Subjective Coolness: B-
Overall: C+

Directions: Take the 101 to the Mullholland exit. Go up Mullholland until you reach the aforementioned intersection. The address is 12601 Mullholland Drive. Parking at Tree People is free( beware, it is a sharp right turn).
Hours: Dawn till Dusk.
Price: Free.

Thursday, July 1, 2010

Self-Realization Fellowship Lake Shrine

Very pretty, very calming, very quiet...wait, did a mac truck just rumble by? Lovely flowers, nice old people, honeysuckle smells...oh man, I just got a whiff of that mac truck. Such is the dichotomy of the Self-Realization Fellowship Lake Shrine. It is very serene, very peaceful and right off of one of the loudest parts of Sunset Blvd. in the Palisades. How LA is that? Some of Gandhi's ashes are interred right next to a street teeming with angry cars. How Gandhi is that? Now that I think of it, very.

One of my favorite things about SoCal is how down we are with all religions, particularly Eastern ones. Paramahansa Yogananda,(you know I cut and pasted that) the man responsible for bringing yoga to westerners and writing the bestseller, Autobiography of a Yogi, founded the center in honor of the underlying truth in all religions. I guess that is why there are five markers that look suspiciously like gravestones with the names of religions on them by the lake. There are also little placards with words of wisdom from the major religions(no Scientology or Mormonisims...yet) placed all around the trees.

Admission to the garden and lake is free and was filled with people meditating on perfectly
placed benches, elderly tourists taking pictures and one bigger lady who was bitching really loudly about her annoying son-in-law(someone needs to do her oms!). There is a little museum and gift shop next to the lake filled with lots of healing stones and Yogi's robes(PS- have you heard that Spencer and Heidi Pratt have spent over HALF A MILLION DOLLARS on "magic" crystals?). Expertly crafted water falls and a breeze from the lake really do make this a soothing, calming place.

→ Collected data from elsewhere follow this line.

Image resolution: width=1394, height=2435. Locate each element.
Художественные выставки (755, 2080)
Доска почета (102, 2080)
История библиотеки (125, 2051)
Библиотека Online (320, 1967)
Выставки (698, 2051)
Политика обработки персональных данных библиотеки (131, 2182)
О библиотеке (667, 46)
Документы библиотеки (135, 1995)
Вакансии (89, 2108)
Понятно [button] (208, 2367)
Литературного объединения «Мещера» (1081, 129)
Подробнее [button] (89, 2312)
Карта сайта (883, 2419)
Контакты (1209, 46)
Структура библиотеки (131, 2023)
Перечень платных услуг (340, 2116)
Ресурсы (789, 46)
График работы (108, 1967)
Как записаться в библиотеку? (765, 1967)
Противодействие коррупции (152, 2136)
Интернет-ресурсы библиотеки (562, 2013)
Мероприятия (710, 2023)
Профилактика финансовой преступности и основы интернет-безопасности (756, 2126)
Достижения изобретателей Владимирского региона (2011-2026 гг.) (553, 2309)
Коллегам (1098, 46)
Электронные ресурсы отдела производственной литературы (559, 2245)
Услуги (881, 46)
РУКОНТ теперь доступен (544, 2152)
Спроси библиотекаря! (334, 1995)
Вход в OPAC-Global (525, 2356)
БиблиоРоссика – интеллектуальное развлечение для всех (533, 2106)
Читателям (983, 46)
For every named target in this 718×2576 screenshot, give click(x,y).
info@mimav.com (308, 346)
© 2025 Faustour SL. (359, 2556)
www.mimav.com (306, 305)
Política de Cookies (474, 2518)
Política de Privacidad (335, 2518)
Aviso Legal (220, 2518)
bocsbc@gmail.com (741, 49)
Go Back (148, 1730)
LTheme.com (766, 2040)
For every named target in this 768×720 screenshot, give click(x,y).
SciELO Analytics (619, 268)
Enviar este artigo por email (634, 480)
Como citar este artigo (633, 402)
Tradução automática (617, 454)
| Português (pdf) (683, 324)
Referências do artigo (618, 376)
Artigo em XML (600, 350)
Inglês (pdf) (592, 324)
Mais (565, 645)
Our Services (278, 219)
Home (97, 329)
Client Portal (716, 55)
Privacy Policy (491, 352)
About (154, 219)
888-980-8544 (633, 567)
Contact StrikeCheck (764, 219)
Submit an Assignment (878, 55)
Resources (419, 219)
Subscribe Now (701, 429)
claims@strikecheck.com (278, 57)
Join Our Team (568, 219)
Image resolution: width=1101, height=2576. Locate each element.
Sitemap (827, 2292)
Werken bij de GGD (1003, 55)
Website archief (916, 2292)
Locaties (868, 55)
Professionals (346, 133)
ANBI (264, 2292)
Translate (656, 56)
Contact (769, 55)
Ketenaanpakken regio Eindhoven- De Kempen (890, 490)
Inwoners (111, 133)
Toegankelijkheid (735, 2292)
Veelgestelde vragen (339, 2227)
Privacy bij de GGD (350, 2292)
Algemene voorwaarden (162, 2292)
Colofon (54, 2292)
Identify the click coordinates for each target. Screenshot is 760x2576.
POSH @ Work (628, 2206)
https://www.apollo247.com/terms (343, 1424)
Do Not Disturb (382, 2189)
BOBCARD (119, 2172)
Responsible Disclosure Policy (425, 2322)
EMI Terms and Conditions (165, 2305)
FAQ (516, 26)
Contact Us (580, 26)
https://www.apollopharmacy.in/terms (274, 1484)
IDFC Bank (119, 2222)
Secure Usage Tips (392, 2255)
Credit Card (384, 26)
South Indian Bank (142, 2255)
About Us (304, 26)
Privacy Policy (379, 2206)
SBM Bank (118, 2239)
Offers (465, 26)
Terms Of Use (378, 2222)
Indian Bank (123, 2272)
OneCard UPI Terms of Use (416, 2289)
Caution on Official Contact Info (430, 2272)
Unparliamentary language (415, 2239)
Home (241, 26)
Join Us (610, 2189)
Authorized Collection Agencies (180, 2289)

The coolest and honestly magical part of the garden was at the meditation chapel inside the recreated Dutch windmill-don't ask me why they chose a windmill. Inside it is like a tiny old English church, all white walls and shiny wood. About ten people, some in robes, sat quietly meditating or praying or thinking or whatever, and the only adornments were pictures of the great teachers, all male of course- Jesus, Buddha, etc. I meditated in there for a while and I must admit it was lovely. It was like the air was rarefied in that small windmill on the lake and everything felt lifted and elevated and well... peaceful.

The Fellowship offers all sorts of classes in the garden and in the great white temple(which is open only for services) which looms overhead. The Gandhi peace memorial, while visually unimpressive, is a very special thing to have in LA.

Travel:B
Ease: B
Content:B
Subjective coolness: A-
Overall: B

Directions: Take Sunset Blvd. down to the Palisades. The lake/shrine/garden(this place has about a million names) is located at 17190 Sunset Blvd. Turn left and you will enter the free parking lot.
Hours: Tuesday-Saturday: 9am-4:30pm. Sunday: 12pm-4pm.
Price: Free, except for gas or whatever you cannot live without from the gift shop.